Eco-sustainability and design, respect of the environmental context and energy saving. These are the 'ingredients' used by Enrico Iascone and Carlotta Menarini for their “House in Sassuolo” (Casa a Sassuolo).
The project recovers and renovates an existing building, creating two units complying with the latest town planning policies based on exploitation of the territory, urban redevelopment, energy saving, and living safety.
“We conceive and make architectural projects that employ state of the art technology and professional skills to create an ideal of architectural quality which integrates environmental sustainability, behavioural ethics and a positive social impact” highlight the designers.

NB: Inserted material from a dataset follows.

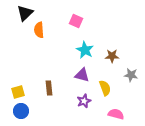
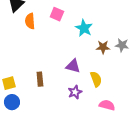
pink square: (76, 21) -> (57, 14), moved
cyan star: (85, 50) -> (84, 28), moved
gray star: (131, 75) -> (122, 45), moved

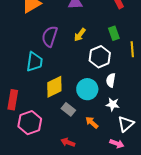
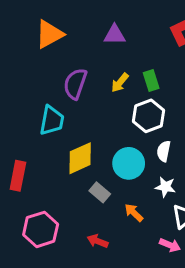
green rectangle: (114, 33) -> (151, 81), moved
pink hexagon: (30, 123) -> (41, 229), moved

The project of the house in Sassuolo starts from two joined residences in the lot of a demolished single family building, contextualised in a 1960's zone undergoing extensive expansion.
In this context, the project has achieved its objective of realising high level habitability conditions, both in the distributive choices and in the technologies to be adopted to achieve maximum living comfort. The work has been carried out by using wooden building technology with a Cherlite cladding fitted to rainscreen cladding for the above ground floors, while underground space, where there are swimming pools and the wellness area, has been made of concrete. The use of wooden prefabrication has also guaranteed, not only excellent thermal insulation and damp control performance, but also the achievement of class A Klimahaus (Casaclima) energy certification.
The project proposes an articulated complex in which the two units assume a parallel plan structure with almost mirror-like sections. In particular, the general plan is based on two facing “L-shaped blocks” so that each unit has its own outdoor spaces. The flooring too, with its patten of different-sized wooden planks, enhances the value of living by expanding the respective living and dining areas.
The underground area contains the systems and equipment for well-being, with swimming pool for each unit on the ground floor, the living and dining area with sliding doors; upstairs there is the sleeping area.
Wood, bronze for window and door frames, Laminam for wall tiles and photovoltaic panels on the roof: a combination of technologies and expressive values for living quality. The result is that the houses are characterised qualitatively as 'villas' in terms of their spatial relationship, their search for luminosity and perfect orientation.
The relationship between privacy, exposure and light combine in the dual focus of mainly dull walls and windowed walls. The particular cladding, made with large wafer-thin dark ceramic sheets, suggests material strength and elegance.